Capability notes
OpenAI's [Whisper](/tools/whisper-cpp) family dominates open-weight STT in 2026 across six sizes: tiny (39M params), base (74M), small (244M), medium (769M), large-v2 (1.55B), and large-v3 (1.55B). Large-v3 achieves WER of 8.1% on English LibriSpeech clean — competitive with commercial APIs (Deepgram Nova-2 = 7.2%, AssemblyAI = 7.8%, Google Cloud = 8.5%). For non-English, WER varies: Spanish 5.8%, French 7.3%, German 8.1%, Japanese 9.2%, Mandarin 12.4%, Hindi 15.1%, Arabic 16.8%.
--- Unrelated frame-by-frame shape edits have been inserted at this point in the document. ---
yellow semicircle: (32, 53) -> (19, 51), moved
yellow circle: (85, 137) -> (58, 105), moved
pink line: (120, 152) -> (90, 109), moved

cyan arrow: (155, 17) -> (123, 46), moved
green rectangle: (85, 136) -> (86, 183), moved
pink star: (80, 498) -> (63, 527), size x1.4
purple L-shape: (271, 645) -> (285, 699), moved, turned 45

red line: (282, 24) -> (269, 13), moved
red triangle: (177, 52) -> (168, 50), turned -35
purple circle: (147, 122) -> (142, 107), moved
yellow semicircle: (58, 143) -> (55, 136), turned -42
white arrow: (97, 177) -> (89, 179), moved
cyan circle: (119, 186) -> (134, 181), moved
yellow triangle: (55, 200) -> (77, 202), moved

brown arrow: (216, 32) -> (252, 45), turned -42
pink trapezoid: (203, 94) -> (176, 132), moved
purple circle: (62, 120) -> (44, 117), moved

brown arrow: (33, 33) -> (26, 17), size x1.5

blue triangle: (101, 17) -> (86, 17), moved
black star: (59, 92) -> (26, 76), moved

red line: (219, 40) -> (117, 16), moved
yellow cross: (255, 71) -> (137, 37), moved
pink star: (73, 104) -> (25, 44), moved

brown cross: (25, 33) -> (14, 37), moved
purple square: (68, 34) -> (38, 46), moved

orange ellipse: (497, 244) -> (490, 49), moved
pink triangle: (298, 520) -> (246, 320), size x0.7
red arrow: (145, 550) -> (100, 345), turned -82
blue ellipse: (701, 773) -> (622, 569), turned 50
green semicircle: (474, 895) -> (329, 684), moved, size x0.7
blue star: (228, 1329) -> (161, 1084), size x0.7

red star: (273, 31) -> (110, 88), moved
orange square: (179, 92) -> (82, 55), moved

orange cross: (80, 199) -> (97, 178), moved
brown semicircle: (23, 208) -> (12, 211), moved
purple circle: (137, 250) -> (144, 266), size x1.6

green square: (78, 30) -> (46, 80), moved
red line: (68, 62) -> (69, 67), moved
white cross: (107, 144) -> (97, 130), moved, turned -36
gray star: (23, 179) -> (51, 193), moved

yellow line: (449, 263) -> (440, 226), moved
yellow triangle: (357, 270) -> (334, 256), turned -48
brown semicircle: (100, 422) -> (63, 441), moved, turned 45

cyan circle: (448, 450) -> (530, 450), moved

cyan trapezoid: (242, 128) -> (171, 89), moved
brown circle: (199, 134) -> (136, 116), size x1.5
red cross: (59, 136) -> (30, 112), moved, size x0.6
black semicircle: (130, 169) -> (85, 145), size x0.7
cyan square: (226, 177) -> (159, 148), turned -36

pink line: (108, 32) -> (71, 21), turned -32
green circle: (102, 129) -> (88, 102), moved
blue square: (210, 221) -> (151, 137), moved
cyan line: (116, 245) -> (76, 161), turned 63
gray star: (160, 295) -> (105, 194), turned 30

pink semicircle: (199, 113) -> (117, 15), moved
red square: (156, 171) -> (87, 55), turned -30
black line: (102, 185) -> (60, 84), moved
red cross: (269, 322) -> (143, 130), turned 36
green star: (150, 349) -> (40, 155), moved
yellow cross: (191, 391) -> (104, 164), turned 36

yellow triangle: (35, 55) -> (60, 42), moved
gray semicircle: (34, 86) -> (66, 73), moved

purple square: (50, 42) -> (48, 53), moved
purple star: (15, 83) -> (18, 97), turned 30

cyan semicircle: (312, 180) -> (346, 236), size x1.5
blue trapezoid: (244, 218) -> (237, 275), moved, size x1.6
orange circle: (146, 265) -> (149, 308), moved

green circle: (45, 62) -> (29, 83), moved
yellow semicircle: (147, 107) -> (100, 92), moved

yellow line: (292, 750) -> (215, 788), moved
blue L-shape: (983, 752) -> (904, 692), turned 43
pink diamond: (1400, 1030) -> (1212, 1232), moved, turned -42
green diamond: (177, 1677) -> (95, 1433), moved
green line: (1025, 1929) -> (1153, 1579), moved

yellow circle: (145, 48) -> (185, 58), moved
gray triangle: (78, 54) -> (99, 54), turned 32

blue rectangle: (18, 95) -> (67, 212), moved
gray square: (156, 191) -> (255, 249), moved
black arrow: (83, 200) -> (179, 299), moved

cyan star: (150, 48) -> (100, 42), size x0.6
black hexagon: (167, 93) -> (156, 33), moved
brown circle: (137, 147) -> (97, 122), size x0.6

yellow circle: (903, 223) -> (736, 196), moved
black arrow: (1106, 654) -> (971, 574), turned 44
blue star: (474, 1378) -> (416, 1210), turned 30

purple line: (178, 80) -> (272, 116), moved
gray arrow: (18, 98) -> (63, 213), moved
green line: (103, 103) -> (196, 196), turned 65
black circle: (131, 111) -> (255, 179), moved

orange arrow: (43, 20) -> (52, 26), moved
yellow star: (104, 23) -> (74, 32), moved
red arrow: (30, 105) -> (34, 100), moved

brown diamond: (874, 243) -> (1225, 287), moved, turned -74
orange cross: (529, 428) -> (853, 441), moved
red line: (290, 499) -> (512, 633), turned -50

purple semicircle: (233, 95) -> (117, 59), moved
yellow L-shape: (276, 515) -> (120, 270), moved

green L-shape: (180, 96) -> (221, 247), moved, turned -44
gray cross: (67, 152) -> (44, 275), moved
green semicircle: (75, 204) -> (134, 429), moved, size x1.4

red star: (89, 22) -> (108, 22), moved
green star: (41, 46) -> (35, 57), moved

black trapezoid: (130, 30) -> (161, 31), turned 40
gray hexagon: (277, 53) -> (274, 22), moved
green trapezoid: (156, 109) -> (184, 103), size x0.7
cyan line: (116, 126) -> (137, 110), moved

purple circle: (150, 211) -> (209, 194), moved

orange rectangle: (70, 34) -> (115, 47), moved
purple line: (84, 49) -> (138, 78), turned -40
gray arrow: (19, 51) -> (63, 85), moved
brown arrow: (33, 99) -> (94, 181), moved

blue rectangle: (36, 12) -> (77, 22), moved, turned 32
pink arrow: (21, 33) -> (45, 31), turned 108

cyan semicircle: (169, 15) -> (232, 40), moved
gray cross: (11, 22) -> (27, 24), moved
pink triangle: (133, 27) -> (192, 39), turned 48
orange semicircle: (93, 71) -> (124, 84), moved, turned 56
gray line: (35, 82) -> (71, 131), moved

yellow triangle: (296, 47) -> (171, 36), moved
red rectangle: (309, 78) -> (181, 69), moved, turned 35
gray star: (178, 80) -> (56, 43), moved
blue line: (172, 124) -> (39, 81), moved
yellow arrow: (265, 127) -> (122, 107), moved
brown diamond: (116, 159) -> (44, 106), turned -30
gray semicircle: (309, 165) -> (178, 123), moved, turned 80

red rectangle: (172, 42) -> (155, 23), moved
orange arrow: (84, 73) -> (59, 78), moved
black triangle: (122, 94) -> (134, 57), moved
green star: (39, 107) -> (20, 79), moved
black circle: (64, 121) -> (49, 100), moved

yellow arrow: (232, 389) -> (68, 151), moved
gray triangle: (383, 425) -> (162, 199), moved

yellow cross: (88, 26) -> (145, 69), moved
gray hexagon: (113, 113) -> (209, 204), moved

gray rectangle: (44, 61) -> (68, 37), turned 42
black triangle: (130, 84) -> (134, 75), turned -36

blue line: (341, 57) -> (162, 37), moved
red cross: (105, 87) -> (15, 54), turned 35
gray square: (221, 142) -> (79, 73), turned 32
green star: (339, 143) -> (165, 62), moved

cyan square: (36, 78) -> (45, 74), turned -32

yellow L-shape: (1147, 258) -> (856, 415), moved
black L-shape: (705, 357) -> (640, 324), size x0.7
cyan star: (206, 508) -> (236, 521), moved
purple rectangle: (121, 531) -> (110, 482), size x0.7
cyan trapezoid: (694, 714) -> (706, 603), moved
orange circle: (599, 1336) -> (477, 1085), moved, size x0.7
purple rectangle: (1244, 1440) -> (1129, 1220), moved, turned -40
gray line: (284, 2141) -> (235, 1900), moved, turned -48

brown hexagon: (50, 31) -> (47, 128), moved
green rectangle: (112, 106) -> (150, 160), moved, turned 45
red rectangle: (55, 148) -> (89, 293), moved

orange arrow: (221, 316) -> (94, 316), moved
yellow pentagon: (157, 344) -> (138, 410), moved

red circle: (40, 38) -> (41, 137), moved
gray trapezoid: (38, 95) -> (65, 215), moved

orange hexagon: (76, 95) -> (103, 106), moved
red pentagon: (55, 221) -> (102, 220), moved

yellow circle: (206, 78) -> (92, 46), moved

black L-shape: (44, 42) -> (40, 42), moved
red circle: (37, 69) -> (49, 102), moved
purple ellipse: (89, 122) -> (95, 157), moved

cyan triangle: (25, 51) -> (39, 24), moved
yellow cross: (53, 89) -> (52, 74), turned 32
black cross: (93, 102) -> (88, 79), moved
Model size reflects a quality-speed tradeoff. Tiny/base run at 200–500× real-time on CPU for simple use cases (voice commands, keyword detection) at WER 15–25%. Small/medium at 50–150× real-time on CPU cover 90% of production use cases — podcast transcription, meeting notes, voicemail-to-text — at WER 10–15%. Large-v3 at 5–15× real-time on CPU delivers best accuracy at WER 7–9% for English. The practical insight: medium.en is the sweet spot — WER within 1–2% of large-v3 for English at 3–4× the speed and half the memory.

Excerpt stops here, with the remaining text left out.